Beginning with the first line of the data below, set down each line exactly through the line that contains "HE RIGHT WHITE PAINT".

[Stored records]
————
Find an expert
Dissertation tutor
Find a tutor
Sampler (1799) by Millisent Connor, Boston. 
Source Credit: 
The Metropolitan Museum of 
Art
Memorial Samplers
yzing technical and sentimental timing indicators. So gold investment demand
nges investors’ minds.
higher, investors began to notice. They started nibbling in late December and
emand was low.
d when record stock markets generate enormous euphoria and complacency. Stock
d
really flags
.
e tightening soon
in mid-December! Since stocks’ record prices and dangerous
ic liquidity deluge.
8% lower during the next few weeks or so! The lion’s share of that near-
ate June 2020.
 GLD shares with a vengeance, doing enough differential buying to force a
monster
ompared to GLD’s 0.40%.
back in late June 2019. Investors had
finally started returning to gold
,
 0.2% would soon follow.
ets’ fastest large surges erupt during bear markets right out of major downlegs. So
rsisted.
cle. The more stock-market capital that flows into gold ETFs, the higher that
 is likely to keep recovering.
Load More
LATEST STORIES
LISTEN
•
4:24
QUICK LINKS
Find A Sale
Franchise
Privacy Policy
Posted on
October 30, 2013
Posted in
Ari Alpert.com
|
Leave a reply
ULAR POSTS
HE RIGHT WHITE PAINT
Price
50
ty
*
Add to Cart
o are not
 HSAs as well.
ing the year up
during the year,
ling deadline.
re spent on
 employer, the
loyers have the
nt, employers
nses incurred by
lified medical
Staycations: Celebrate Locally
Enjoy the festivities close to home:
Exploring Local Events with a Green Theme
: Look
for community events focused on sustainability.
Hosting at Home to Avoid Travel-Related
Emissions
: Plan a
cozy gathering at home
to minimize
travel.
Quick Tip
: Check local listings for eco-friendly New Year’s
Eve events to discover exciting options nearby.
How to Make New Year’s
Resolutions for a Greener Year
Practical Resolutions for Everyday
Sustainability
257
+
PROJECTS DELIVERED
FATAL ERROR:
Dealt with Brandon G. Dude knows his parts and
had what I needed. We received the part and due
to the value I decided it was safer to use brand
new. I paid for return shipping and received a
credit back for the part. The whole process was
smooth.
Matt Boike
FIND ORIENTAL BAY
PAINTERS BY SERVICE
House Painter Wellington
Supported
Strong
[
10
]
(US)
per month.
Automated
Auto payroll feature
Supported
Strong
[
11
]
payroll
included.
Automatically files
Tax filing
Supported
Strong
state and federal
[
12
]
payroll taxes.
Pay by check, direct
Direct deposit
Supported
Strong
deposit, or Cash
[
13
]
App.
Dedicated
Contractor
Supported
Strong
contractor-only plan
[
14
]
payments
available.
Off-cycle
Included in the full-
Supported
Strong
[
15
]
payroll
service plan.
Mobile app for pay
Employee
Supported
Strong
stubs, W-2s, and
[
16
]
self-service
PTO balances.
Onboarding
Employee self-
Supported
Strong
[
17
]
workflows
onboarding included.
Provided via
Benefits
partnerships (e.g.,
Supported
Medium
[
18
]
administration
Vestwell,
————
§ Reply to the task:
Find an expert
Dissertation tutor
Find a tutor
Sampler (1799) by Millisent Connor, Boston. 
Source Credit: 
The Metropolitan Museum of 
Art
Memorial Samplers
yzing technical and sentimental timing indicators. So gold investment demand
nges investors’ minds.
higher, investors began to notice. They started nibbling in late December and
emand was low.
d when record stock markets generate enormous euphoria and complacency. Stock
d
really flags
.
e tightening soon
in mid-December! Since stocks’ record prices and dangerous
ic liquidity deluge.
8% lower during the next few weeks or so! The lion’s share of that near-
ate June 2020.
 GLD shares with a vengeance, doing enough differential buying to force a
monster
ompared to GLD’s 0.40%.
back in late June 2019. Investors had
finally started returning to gold
,
 0.2% would soon follow.
ets’ fastest large surges erupt during bear markets right out of major downlegs. So
rsisted.
cle. The more stock-market capital that flows into gold ETFs, the higher that
 is likely to keep recovering.
Load More
LATEST STORIES
LISTEN
•
4:24
QUICK LINKS
Find A Sale
Franchise
Privacy Policy
Posted on
October 30, 2013
Posted in
Ari Alpert.com
|
Leave a reply
ULAR POSTS
HE RIGHT WHITE PAINT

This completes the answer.